STITCH

the weBlog of a Service Dog In Training

21 WEEKS OLD
 

My husband's out of town this weekend, so I decide it's time for Stitch to learn to sleep in the bedroom like a real dog (who am I kidding - on the bed). So far she's been sleeping very nicely in her crate in the dog room off the kitchen, but in her life as a Service Dog, she won't always have a crate to sleep in. She's been making such a fuss about being on the bed, even for an hour, I'm not anticipating an excellent night.

But it IS an excellent night. Who is this puppy? I put her on the bed, she lies down and snuggles up. After half an hour, she decides she's too hot and moves to my knees. Half an hour after that, she's tummy-up and snoring softly. At 3 AM, I wake up with her tail whipping me in the face - she's wagging it in her sleep, but I won't hold that against her. When I'm ready to get up, she's still sleeping. What a good puppy!

There was definitely a breakthrough in the puppy brain yesterday. All day Stitch is cuddly and charming and more responsive than she's ever been. Another mark on the wall for Leading The Dance, even in its mildest form.

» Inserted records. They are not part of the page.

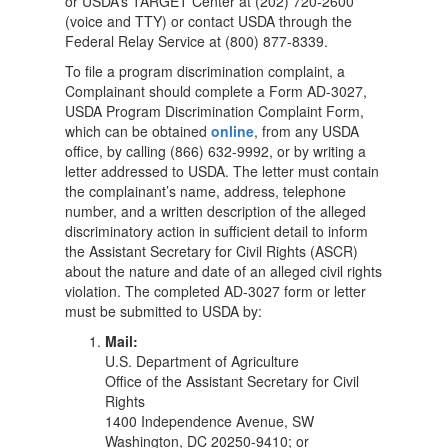
or USDA’s TARGET Center at (202) 720-2600
(voice and TTY) or contact USDA through the
Federal Relay Service at (800) 877-8339.
To file a program discrimination complaint, a
Complainant should complete a Form AD-3027,
USDA Program Discrimination Complaint Form,
which can be obtained
online
, from any USDA
office, by calling (866) 632-9992, or by writing a
letter addressed to USDA. The letter must contain
the complainant’s name, address, telephone
number, and a written description of the alleged
discriminatory action in sufficient detail to inform
the Assistant Secretary for Civil Rights (ASCR)
about the nature and date of an alleged civil rights
violation. The completed AD-3027 form or letter
must be submitted to USDA by:
Mail:
U.S. Department of Agriculture
Office of the Assistant Secretary for Civil
Rights
1400 Independence Avenue, SW
Washington, DC 20250-9410; or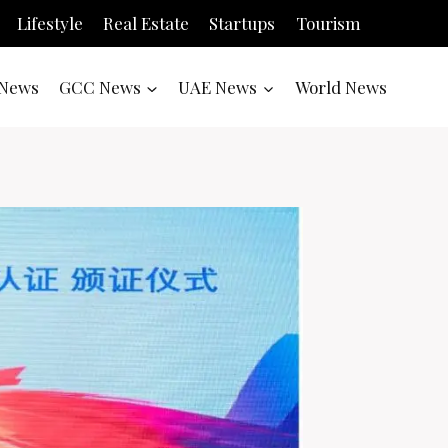
Lifestyle
Real Estate
Startups
Tourism
News
GCC News
UAE News
World News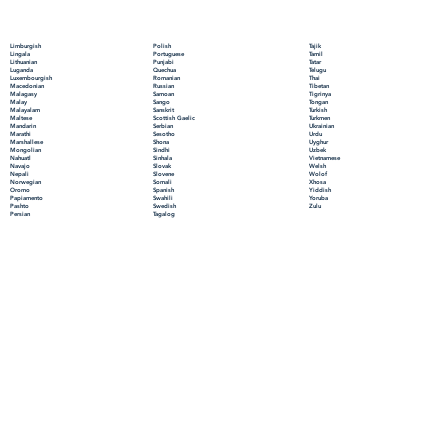
Polish
Limburgish
Tajik
Portuguese
Lingala
Tamil
Punjabi
Lithuanian
Tatar
Quechua
Luganda
Telugu
Romanian
Luxembourgish
Thai
Russian
Macedonian
Tibetan
Samoan
Malagasy
Tigrinya
Sango
Malay
Tongan
Sanskrit
Malayalam
Turkish
Scottish Gaelic
Maltese
Turkmen
Serbian
Mandarin
Ukrainian
Sesotho
Marathi
Urdu
Shona
Marshallese
Uyghur
Sindhi
Mongolian
Uzbek
Sinhala
Nahuatl
Vietnamese
Slovak
Navajo
Welsh
Slovene
Nepali
Wolof
Somali
Norwegian
Xhosa
Spanish
Oromo
Yiddish
Swahili
Papiamento
Yoruba
Swedish
Pashto
Zulu
Tagalog
Persian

On a bit of a worrisome note, she's broken off one of her two remaining puppy canines just below the surface of her gum. I hope the new canine pushes it out, but in case it doesn't, we're not going to bother with her dewclaw until I find out whether she'll need an anaesthetic to get rid of this tooth. Might as well do both jobs at once. My pet surgeon doesn't want to do the dewclaw when she's still on meds for the eye infection anyway. Gosh, this is like a kid with a teething fever, a big bruise on his back, and four stitches in his chin. AKA "normal".

We start supper with some position reminders - Sit from standing and down, Stand from sit and down, Down from sit and standing. Then we do more retrieving. By golly, she may not have it tomorrow, but tonight she understands retrieving. She goes eagerly out to the dumbell no matter where I toss it (within 4' of me, anyway), picks it up, comes back to me, and holds it while I hold it until I click. She'll even come a little closer if I ask, or sit if I ask, still holding the dumbell. Totally exciting. And cool watching her pick it up in her lips, then toss it back into the correct position in her mouth without having to open her mouth to get it past her canines.

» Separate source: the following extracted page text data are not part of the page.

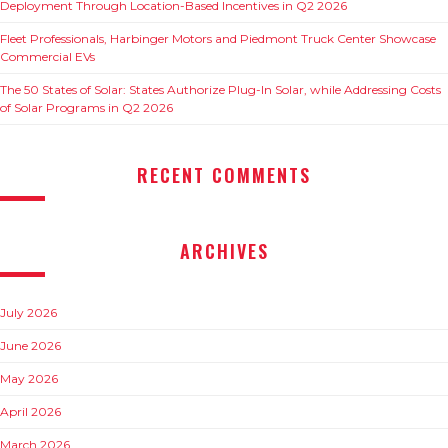
Deployment Through Location-Based Incentives in Q2 2026
Fleet Professionals, Harbinger Motors and Piedmont Truck Center Showcase
Commercial EVs
The 50 States of Solar: States Authorize Plug-In Solar, while Addressing Costs
of Solar Programs in Q2 2026
RECENT COMMENTS
ARCHIVES
July 2026
June 2026
May 2026
April 2026
March 2026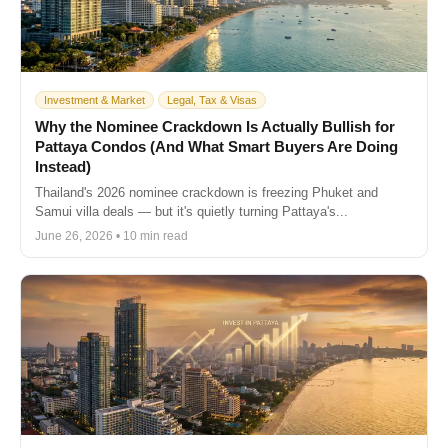
Investment & Market
Legal, Tax & Visas
Why the Nominee Crackdown Is Actually Bullish for
Pattaya Condos (And What Smart Buyers Are Doing
Instead)
Thailand's 2026 nominee crackdown is freezing Phuket and
Samui villa deals — but it's quietly turning Pattaya's...
June 26, 2026 • 10 min read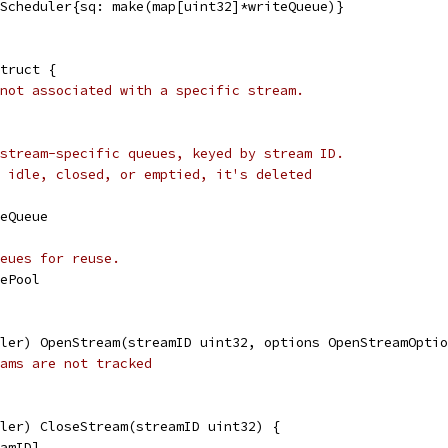
eScheduler{sq: make(map[uint32]*writeQueue)}
truct {
not associated with a specific stream.
stream-specific queues, keyed by stream ID.
 idle, closed, or emptied, it's deleted
teQueue
eues for reuse.
uePool
ler) OpenStream(streamID uint32, options OpenStreamOptio
ams are not tracked
ler) CloseStream(streamID uint32) {
eamID]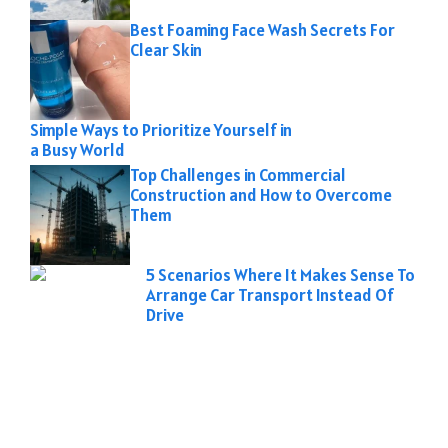
Best Foaming Face Wash Secrets For
Clear Skin
Simple Ways to Prioritize Yourself in
a Busy World
Top Challenges in Commercial
Construction and How to Overcome
Them
5 Scenarios Where It Makes Sense To
Arrange Car Transport Instead Of
Drive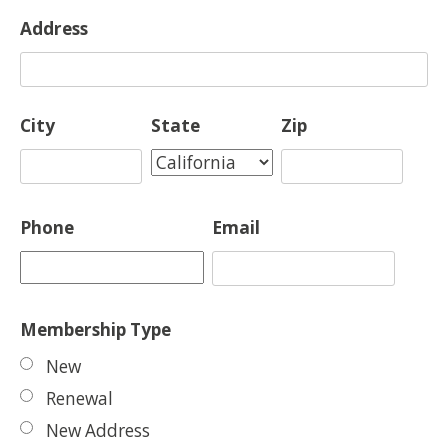
Address
City
State
Zip
Phone
Email
Membership Type
New
Renewal
New Address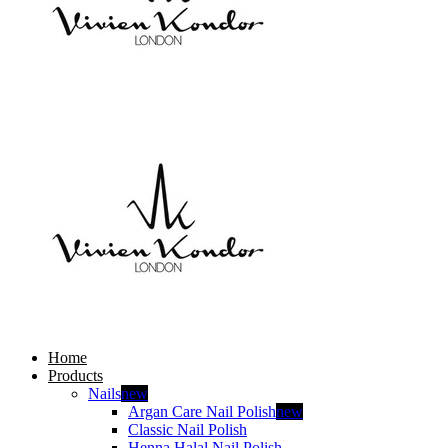
Home
Products
Nails
new
Argan Care Nail Polish
new
Classic Nail Polish
Henna Halal Nail Polish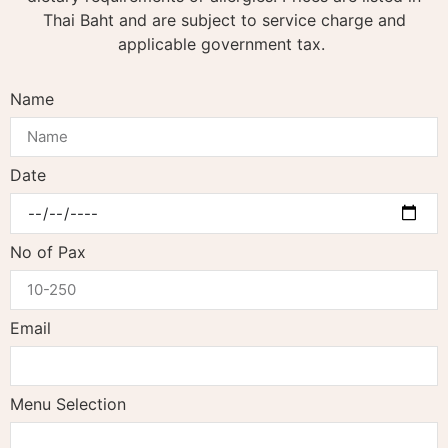
Thai Baht and are subject to service charge and
applicable government tax.
Name
Date
No of Pax
Email
Menu Selection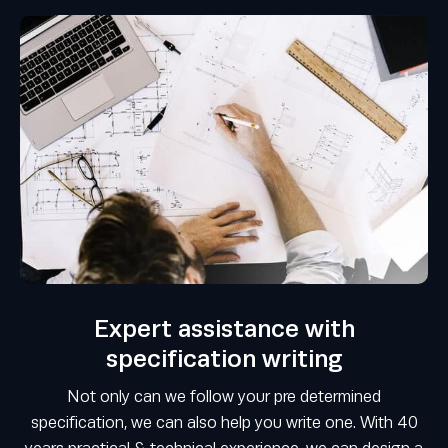
Expert assistance with
specification writing
Not only can we follow your pre determined
specification, we can also help you write one. With 40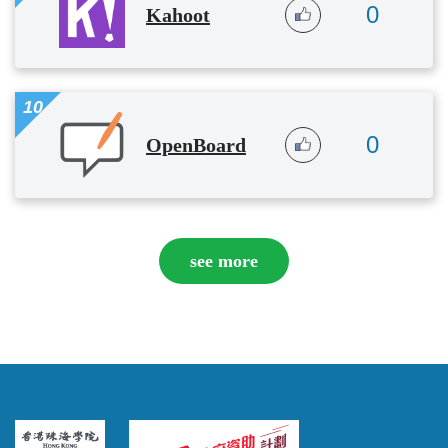
0
Kahoot
10
0
OpenBoard
see more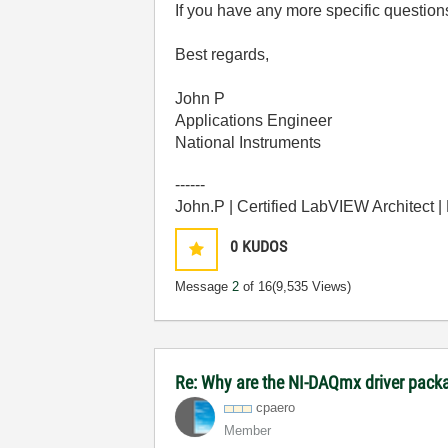
If you have any more specific question
Best regards,
John P
Applications Engineer
National Instruments
------
John.P | Certified LabVIEW Architect 
0
KUDOS
Message
2
of 16
(9,535 Views)
Re: Why are the NI-DAQmx driver pack
cpaero
Member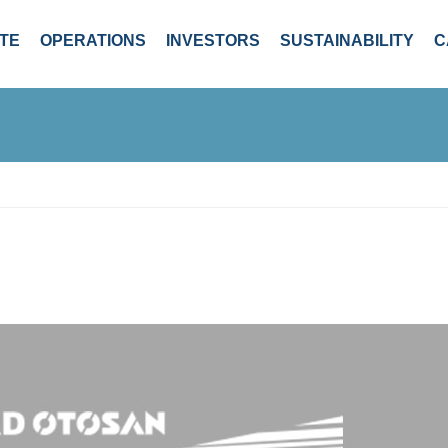
TE
OPERATIONS
INVESTORS
SUSTAINABILITY
C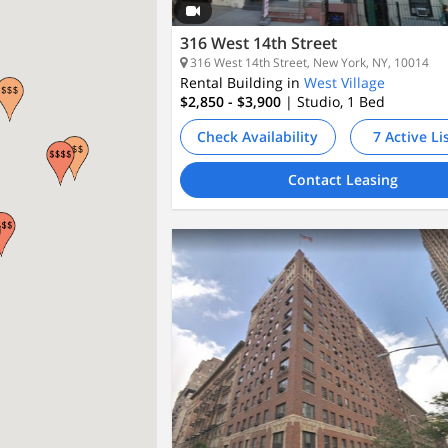
316 West 14th Street
316 West 14th Street, New York, NY, 10014
Rental Building in
West Village
$2,850 - $3,900
| Studio, 1
Bed
Check Availability
7 Active Li
Contact Leasing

When we're done I feel guilty about doing retrieving with her broken tooth. While I'm tidying up, she goes in the pantry and drags a garbage bag full of used tin cans out into the kitchen. Guilt problem solved.

Another fantastic night. I put her on the bed and lie down. Stitch immediately goes to my knees, snuggles in, and goes to sleep. Sleeps until 9 AM.

On the way to her puppy class, she's better than she has been. I have a loaner car but she hops right in. I let her sit on the front seat for a few minutes, then sprinkle some kibble on the floor. She doesn't buy it. I push her off the seat onto the floor. She jumps up. I tell her No and push her off the seat. She decides to eat the kibble and stays on the floor. When she's done I wait until she lies down and then toss another handful on the floor. Lesson learned. In the front seat, dogs lie on the floor and get kibble. No whining all the way there.

She's excellent in puppy class for the first 40 minutes. I'm particularly pleased with the entrance. Loose leash from car to door, down hallway, and into the training room. A bit of enthusiasm, but after about 3 seconds, she remembers what she doing and goes across the room to our chair with a loose leash as well.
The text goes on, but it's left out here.